1) About Paikes, please circulate all the members of the Orgbureau and the Politbureau.
See Paikes personally for 15 minutes. I think he would do well for top supply work (not for the University). If he will not do here, perhaps we could let I. N. Smirnov in Siberia have him in exchange for someone?

2) I don’t know M. Z. Manuilsky. I abstain. I suggest you ask the people at Ivanovo-Voznesensk, and inquire from the People’s Commissars.
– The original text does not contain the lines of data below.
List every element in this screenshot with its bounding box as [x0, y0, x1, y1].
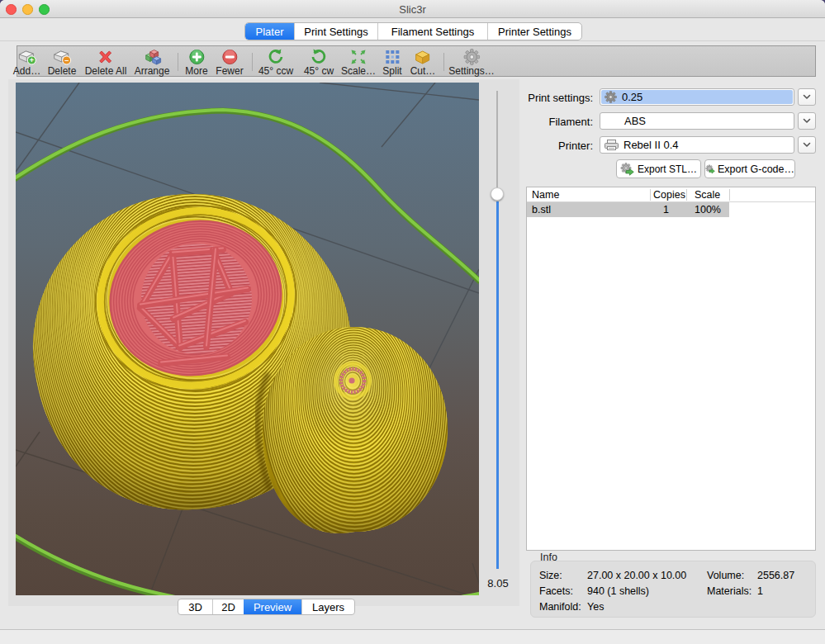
svg-text:+: +	[30, 56, 34, 64]
svg-text:–: –	[64, 56, 69, 64]
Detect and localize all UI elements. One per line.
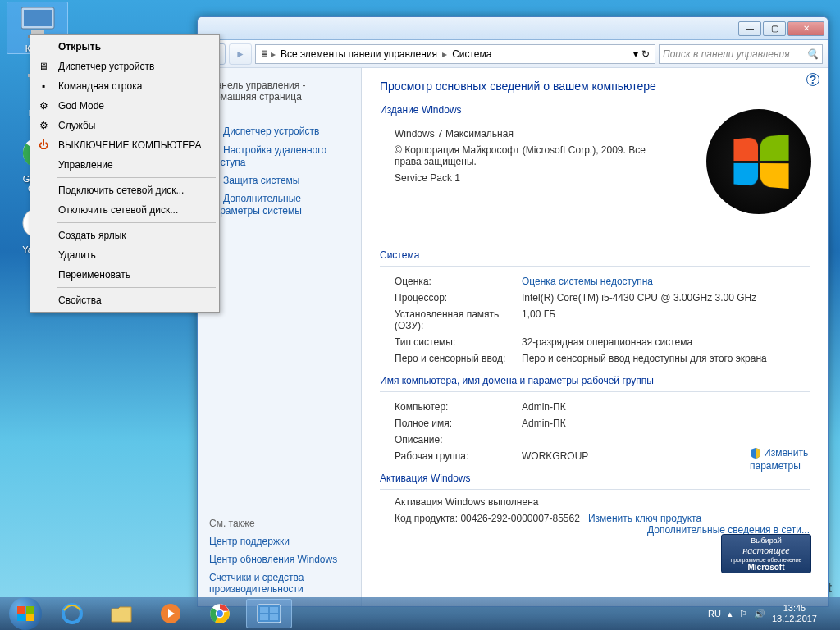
windows-logo xyxy=(706,109,811,214)
sidebar-action-center[interactable]: Центр поддержки xyxy=(209,532,349,550)
fullname-value: Admin-ПК xyxy=(522,418,810,429)
ctx-rename[interactable]: Переименовать xyxy=(32,265,217,285)
page-title: Просмотр основных сведений о вашем компь… xyxy=(380,80,810,93)
close-button[interactable]: ✕ xyxy=(788,21,824,36)
pcname-value: Admin-ПК xyxy=(522,401,810,413)
ctx-delete[interactable]: Удалить xyxy=(32,245,217,265)
cmd-icon: ▪ xyxy=(35,80,52,93)
toolbar: ◄ ► 🖥 ▸ Все элементы панели управления ▸… xyxy=(198,40,828,68)
section-activation: Активация Windows xyxy=(380,472,810,484)
taskbar-explorer[interactable] xyxy=(98,599,144,628)
show-desktop-button[interactable] xyxy=(824,599,830,628)
search-input[interactable]: Поиск в панели управления 🔍 xyxy=(659,44,823,64)
taskbar: RU ▴ ⚐ 🔊 13:45 13.12.2017 xyxy=(0,597,840,630)
svg-rect-1 xyxy=(24,10,52,26)
svg-rect-16 xyxy=(270,607,278,613)
godmode-icon: ⚙ xyxy=(35,99,52,112)
system-tray: RU ▴ ⚐ 🔊 13:45 13.12.2017 xyxy=(708,599,837,628)
search-placeholder: Поиск в панели управления xyxy=(663,48,790,60)
tray-up-icon[interactable]: ▴ xyxy=(728,609,733,619)
ram-value: 1,00 ГБ xyxy=(522,308,810,331)
taskbar-chrome[interactable] xyxy=(197,599,243,628)
crumb-system[interactable]: Система xyxy=(449,48,495,60)
svg-point-13 xyxy=(216,609,223,617)
sidebar-protection[interactable]: Защита системы xyxy=(209,171,349,190)
section-system: Система xyxy=(380,249,810,261)
activation-status: Активация Windows выполнена xyxy=(380,496,810,508)
ctx-godmode[interactable]: ⚙God Mode xyxy=(32,96,217,116)
sidebar-perf[interactable]: Счетчики и средства производительности xyxy=(209,568,349,598)
content-area: Просмотр основных сведений о вашем компь… xyxy=(362,68,828,606)
cpu-value: Intel(R) Core(TM) i5-4430 CPU @ 3.00GHz … xyxy=(522,292,810,304)
ctx-device-manager[interactable]: 🖥Диспетчер устройств xyxy=(32,57,217,76)
taskbar-ie[interactable] xyxy=(49,599,95,628)
svg-rect-17 xyxy=(260,614,268,620)
ctx-properties[interactable]: Свойства xyxy=(32,290,217,310)
shutdown-icon: ⏻ xyxy=(35,139,52,152)
shield-icon xyxy=(750,447,761,459)
tray-clock[interactable]: 13:45 13.12.2017 xyxy=(772,603,817,624)
taskbar-system[interactable] xyxy=(246,599,292,628)
ctx-map-drive[interactable]: Подключить сетевой диск... xyxy=(32,180,217,200)
sidebar-update[interactable]: Центр обновления Windows xyxy=(209,550,349,568)
rating-link[interactable]: Оценка системы недоступна xyxy=(522,276,653,287)
sidebar-advanced[interactable]: Дополнительные параметры системы xyxy=(209,189,349,220)
dropdown-icon[interactable]: ▾ xyxy=(633,48,638,60)
ctx-shutdown[interactable]: ⏻ВЫКЛЮЧЕНИЕ КОМПЬЮТЕРА xyxy=(32,135,217,155)
desc-value xyxy=(522,434,810,445)
change-settings-link[interactable]: Изменить параметры xyxy=(750,447,828,472)
control-panel-icon: 🖥 xyxy=(259,48,269,60)
breadcrumb[interactable]: 🖥 ▸ Все элементы панели управления ▸ Сис… xyxy=(255,44,655,64)
genuine-badge[interactable]: Выбирай настоящее программное обеспечени… xyxy=(721,534,811,573)
titlebar[interactable]: — ▢ ✕ xyxy=(198,17,828,40)
ctx-cmd[interactable]: ▪Командная строка xyxy=(32,76,217,96)
services-icon: ⚙ xyxy=(35,119,52,132)
help-button[interactable]: ? xyxy=(806,73,819,86)
ctx-create-shortcut[interactable]: Создать ярлык xyxy=(32,226,217,245)
taskbar-wmp[interactable] xyxy=(148,599,194,628)
section-name: Имя компьютера, имя домена и параметры р… xyxy=(380,375,810,386)
product-id: Код продукта: 00426-292-0000007-85562 xyxy=(395,513,580,524)
sidebar-devmgr[interactable]: Диспетчер устройств xyxy=(209,122,349,141)
ctx-manage[interactable]: Управление xyxy=(32,155,217,175)
copyright: © Корпорация Майкрософт (Microsoft Corp.… xyxy=(380,144,659,167)
start-button[interactable] xyxy=(3,597,48,630)
svg-rect-18 xyxy=(270,614,278,620)
ctx-open[interactable]: Открыть xyxy=(32,37,217,57)
refresh-icon[interactable]: ↻ xyxy=(641,48,650,60)
change-key-link[interactable]: Изменить ключ продукта xyxy=(588,513,701,524)
minimize-button[interactable]: — xyxy=(738,21,761,36)
svg-rect-15 xyxy=(260,607,268,613)
ctx-unmap-drive[interactable]: Отключить сетевой диск... xyxy=(32,200,217,220)
ctx-services[interactable]: ⚙Службы xyxy=(32,116,217,135)
forward-button[interactable]: ► xyxy=(229,43,252,65)
see-also-label: См. также xyxy=(209,514,349,532)
crumb-all[interactable]: Все элементы панели управления xyxy=(277,48,441,60)
sidebar: Панель управления - домашняя страница Ди… xyxy=(198,68,362,606)
devmgr-icon: 🖥 xyxy=(35,60,52,73)
sidebar-remote[interactable]: Настройка удаленного доступа xyxy=(209,141,349,171)
system-properties-window: — ▢ ✕ ◄ ► 🖥 ▸ Все элементы панели управл… xyxy=(197,16,829,607)
pen-value: Перо и сенсорный ввод недоступны для это… xyxy=(522,353,810,364)
sidebar-home[interactable]: Панель управления - домашняя страница xyxy=(209,76,349,106)
tray-volume-icon[interactable]: 🔊 xyxy=(754,609,765,619)
tray-flag-icon[interactable]: ⚐ xyxy=(739,609,747,619)
maximize-button[interactable]: ▢ xyxy=(763,21,786,36)
context-menu: Открыть 🖥Диспетчер устройств ▪Командная … xyxy=(30,34,220,313)
search-icon: 🔍 xyxy=(806,48,819,60)
tray-lang[interactable]: RU xyxy=(708,609,721,619)
systype-value: 32-разрядная операционная система xyxy=(522,336,810,348)
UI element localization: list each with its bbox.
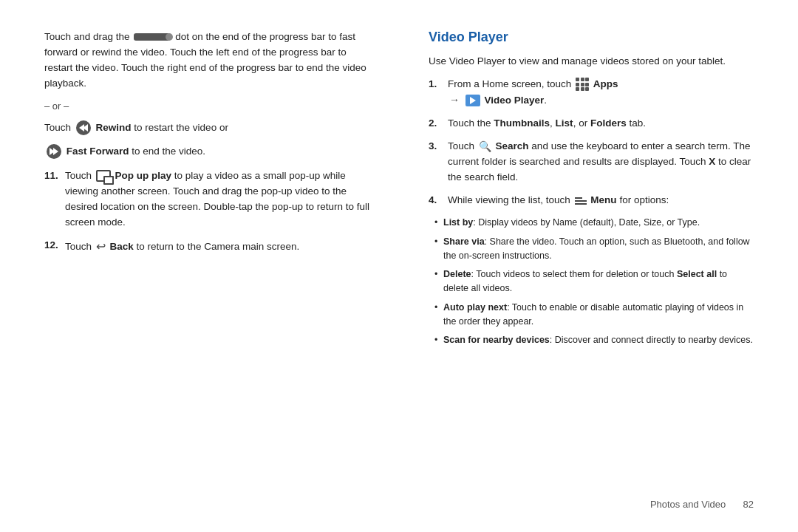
step-2-content: Touch the Thumbnails, List, or Folders t… [448,116,754,132]
bullet-list: List by: Display videos by Name (default… [429,216,754,347]
apps-icon [576,78,589,91]
step-3-text-before: Touch [448,140,474,151]
fast-forward-label: Fast Forward [66,145,129,156]
footer-page: 82 [743,499,754,510]
page-container: Touch and drag the dot on the end of the… [0,0,798,532]
rewind-line: Touch Rewind to restart the video or [44,120,369,136]
delete-label: Delete [443,269,471,279]
step-11-num: 11. [44,168,65,184]
forward-line: Fast Forward to end the video. [44,143,369,160]
search-label: Search [496,140,529,151]
step-11-content: Touch Pop up play to play a video as a s… [65,168,369,231]
left-column: Touch and drag the dot on the end of the… [44,30,384,502]
bullet-share-via: Share via: Share the video. Touch an opt… [436,235,754,263]
bullet-scan: Scan for nearby devices: Discover and co… [436,333,754,347]
menu-label: Menu [590,194,616,205]
step-12-text: to return to the Camera main screen. [137,240,300,251]
right-column: Video Player Use Video Player to view an… [414,30,754,502]
step-1-content: From a Home screen, touch Apps → Video P… [448,77,754,109]
delete-text: : Touch videos to select them for deleti… [471,269,675,279]
back-icon: ↩ [96,238,106,256]
popup-play-icon [96,170,111,182]
menu-icon [575,197,587,205]
scan-text: : Discover and connect directly to nearb… [550,335,753,345]
step-4-num: 4. [429,193,445,208]
touch-label: Touch [44,121,74,132]
forward-text: to end the video. [132,145,205,156]
folders-label: Folders [590,117,627,129]
step-2-num: 2. [429,116,445,132]
step-3-num: 3. [429,139,445,186]
list-by-text: : Display videos by Name (default), Date… [473,217,700,228]
right-step-1: 1. From a Home screen, touch Apps → Vide… [429,77,754,109]
progress-bar-icon [134,33,171,41]
step-3-content: Touch 🔍 Search and use the keyboard to e… [448,139,754,186]
video-player-icon [466,95,480,106]
thumbnails-label: Thumbnails [494,117,550,129]
apps-label: Apps [593,78,618,89]
intro-text: Touch and drag the [44,31,130,42]
step-1-num: 1. [429,77,445,109]
right-step-3: 3. Touch 🔍 Search and use the keyboard t… [429,139,754,186]
step-12-num: 12. [44,238,65,253]
bullet-delete: Delete: Touch videos to select them for … [436,267,754,296]
right-step-4: 4. While viewing the list, touch Menu fo… [429,193,754,208]
step-4-text-after: for options: [619,194,669,205]
bullet-auto-play: Auto play next: Touch to enable or disab… [436,301,754,329]
video-player-label: Video Player [485,95,545,106]
rewind-icon [75,120,92,136]
select-all-label: Select all [677,269,717,279]
step-12: 12. Touch ↩ Back to return to the Camera… [44,238,369,256]
x-label: X [709,156,715,167]
right-step-2: 2. Touch the Thumbnails, List, or Folder… [429,116,754,132]
bullet-list-by: List by: Display videos by Name (default… [436,216,754,230]
page-footer: Photos and Video 82 [650,499,754,510]
rewind-label: Rewind [96,121,132,132]
step-1-text-before: From a Home screen, touch [448,78,571,89]
share-via-label: Share via [443,236,485,247]
share-via-text: : Share the video. Touch an option, such… [443,236,750,261]
right-intro: Use Video Player to view and manage vide… [429,54,754,69]
step-3-text-after: and use the keyboard to enter a search t… [448,140,751,167]
footer-section: Photos and Video [650,499,726,510]
step-4-text-before: While viewing the list, touch [448,194,570,205]
fast-forward-icon [46,143,62,160]
back-label: Back [110,240,134,251]
intro-paragraph: Touch and drag the dot on the end of the… [44,30,369,92]
search-icon: 🔍 [479,139,491,155]
scan-label: Scan for nearby devices [443,335,550,345]
popup-play-label: Pop up play [115,170,172,181]
auto-play-label: Auto play next [443,302,507,313]
step-4-content: While viewing the list, touch Menu for o… [448,193,754,208]
or-divider: – or – [44,99,369,114]
step-12-content: Touch ↩ Back to return to the Camera mai… [65,238,299,256]
rewind-text: to restart the video or [134,121,228,132]
list-by-label: List by [443,217,473,228]
step-2-text: Touch the [448,117,491,129]
step-11: 11. Touch Pop up play to play a video as… [44,168,369,231]
arrow-right: → [449,92,460,109]
section-title: Video Player [429,30,754,45]
list-label: List [556,117,573,129]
3) The question of farming out the port of Petrograd as a concession has been decided in the C.P.C. (without me) only in principle and has been referred to a commission.[1] Both Chicherin and Dzerzhinsky have to fight it out in the commission.
Write them (and Zinoviev) about it.

From the commission this will go once again to the C.P.C., This means it is early to take it to the Politbureau: Chicherin and Dzerzhinsky are displaying haste for small reason, without seriously going into the matter in the usual, Soviet administrative manner.

With communist greetings,
Lenin


Notes

[1] On May 7, 1921, L. B. Krasin sent Lenin a letter soiling out a British bank’s proposal for a concession agreement to set up a free port in Petrograd. On Krasin’s letter Lenin wrote: “Put on C.L.D. agenda for Wednesday, 11/V (appoint commission). 8/V. Lenin” (Central Party Archives of the Institute of Marxism-Leninism of the C.P.S.U. Central Committee). On May 11, the C.L.D. decided to set up a commission consisting of representatives from the S.E.C., the People’s Commissariat for Foreign Trade, and the People’s   Commissariat for Railways, to examine the question raised by Krasin. This question was repeatedly discussed by the Narrow C.P.C. and the C.L.D., but the proposal for a concession agreement was not accepted.